Sunday, May 3, 2009

Adventures in Tasting #1, Continued: Screen Door Restaurant

If you recall our last installment of this tasting post, my lovely wife The Rock Star and I had just finished discovering the joys of Cruzan Rum with our delightful new friend Andrea. We sampled Cruzan and a name-brand rum straight up, then enjoyed Cruzan cocktails. In our minds, Cruzan was the clear winner, and this was no idle boast, as my lovely bride went to the liquor shoppe just a few days later and bought some for home consumption. Tasting over, we decided to proceed with a proper dinner outdoors on Screen Door's lovely patio, with the stars shining brightly overhead.

Executive sous chef Terrance (he of the streetwise attitude and ever-present fedora), started us off right in the bar with an order of that old Southern classic fried green tomatoes, plus some fried quail. Sadly, the tomatoes were a bit rubbery, although the red pepper jam they were served with was quite good. The Southern fried quail was much more palatable, crispy-crunchy, with savory onion-thyme gravy on the side. A great starter indeed. Once we arrived out of doors, we decided to try yet one more appetizer: Crispy fried oysters and okra with smoked tomato remoulade. Oysters proved every bit as crispy as the quail, and the remoulade added a touch of New Orleans to our Southern feast. Some of the best remoulade I've ever had. The fried okra was, well, fried okra. You either love fried okra, or like me, you try some from time to time and wonder what the fuss is about. Luckily, my wife loves it. When entree time rolled around, she selected the daily special: Roasted spring chicken atop a bed of grits. The chicken was free-range, and you could obviously taste the fresh, roasted flavor, but the grits were a revelation. In my opinion, grits are not usually very tasty because they are ground very coarse and cooked until almost flavorless. Not so these grits. They were smooth and buttery, like polenta (in fact, food-savvy Andrea thought they were polenta), and had melt-in-your-mouth goodness. Andrea decided on the boneless rack of lamb. Very tender and juicy, but once again a sidedish stole the show, in this case a fricassee of black eyed peas, tasso ham, and pearl onion confit. The ham and onion really brought out the flavor of the black eyed peas, showing once and for all that Executive Chef Fitzgerald Dodd really knows how to prepare Southern food, both classic and newfangled. My own meal was chicken-fried veal, which added a nice twist to an old classic. If every chicken-fried steak was this good, it would be the star of every diner in Texas. We finished our lengthy repast (we took over two hours to dine because we were having such a good time) with milk and cookies, and pastry chef Erica Nicholl deserves credit for her inspired pairing of snappy ginger and luscious triple-chocolate cookies with a jug of cold milk. All too soon we took our satisfied leave, and my wife and I can't wait to dine with Andrea again.
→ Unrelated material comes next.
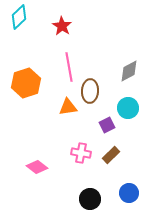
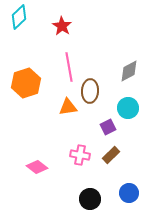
purple square: moved 1 px right, 2 px down
pink cross: moved 1 px left, 2 px down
Service was (what else?) Southern, down-home and friendly, and Terrance was often on-hand to offer his personal touch. Website is In short, Screen Door is a true Southern belle gussied up for today's diners. Try her charms soon, and remember:



Margie said...

I still haven't tried Screen Door. What's wrong with me?!

Food Czar said...

Probably because you keep getting distracted by all the other wonderful restaurants in One Arts Plaza, Margie, such as Dali Wine Bar. Myself, I need to try Dali, Tei An, and Fedora.